Spironolactone is generally considered first-line therapy for patients with BAH at doses ranging between 25-400 mg/d (usually 12,5-50 mg/d). It is a nonselective, competitive mineralocorticoid receptor antagonist that is structurally similar to progesterone and metabolized in the liver to active metabolites. Additionally, spironolactone also acts as an antagonist of the androgen receptor, a weak antagonist of the glucocorticoid receptor, and an agonist of the progesterone receptor. These receptor-mediated actions also result in the associated adverse effects of spironolactone including hyperkalemia, hyponatremia, gynecomastia, impotence, menstrual disturbances and breast tenderness in women, hirsutism, and decreased libido. It should be used with caution in peripubertal children. [22, 23]

Gynecomastia is one of the major side effects of spironolactone in men and occurs in a dose-dependent manner in approximately 7% of cases with doses of less than 50 mg/d and as many as 50% of cases with doses of more than 150 mg/d.
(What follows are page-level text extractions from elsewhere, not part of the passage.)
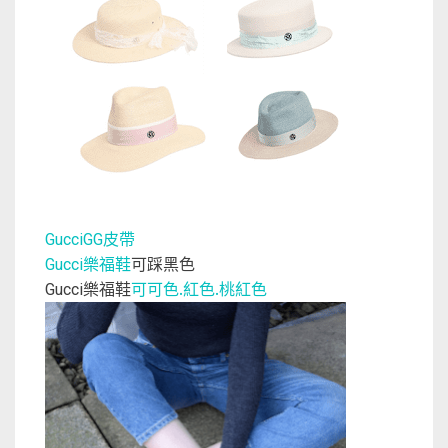
GucciGG皮帶
樂福鞋
可踩黑色
Gucci
樂福鞋
可可色.紅色.桃紅色
Gucci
Spironolactone-mediated inhibition of central sympathetic nervous system activity has been suggested to be an important mechanism underlying its antihypertensive effects in patients with resistant hypertension. [28, 47]
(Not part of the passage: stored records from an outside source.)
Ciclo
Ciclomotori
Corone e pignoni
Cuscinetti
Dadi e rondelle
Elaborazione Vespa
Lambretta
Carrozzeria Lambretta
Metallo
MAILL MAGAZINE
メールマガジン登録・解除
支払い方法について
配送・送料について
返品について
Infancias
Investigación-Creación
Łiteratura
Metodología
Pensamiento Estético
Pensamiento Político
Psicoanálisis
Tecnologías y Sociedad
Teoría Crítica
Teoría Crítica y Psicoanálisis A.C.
Patients unable to tolerate spironolactone can be treated with eplerenone, a more expensive but selective mineralocorticoid receptor blocker with fewer antiandrogenic effects. Eplerenone is derived from spironolactone and considered a selective mineralocorticoid receptor antagonist with limited crossreactivity for the androgen and progesterone receptors, thus lacking many of the significant sexually-related adverse effects known to be associated with the use of spironolactone. However, eplerenone has a low affinity for the mineralocorticoid receptor and is less efficient than spironolactone with respect to BP lowering in patients with mild-to-moderate hypertension; thus, higher doses of eplerenone are needed to achieve the same effect as spironolactone (usually 25-50 mg twice daily).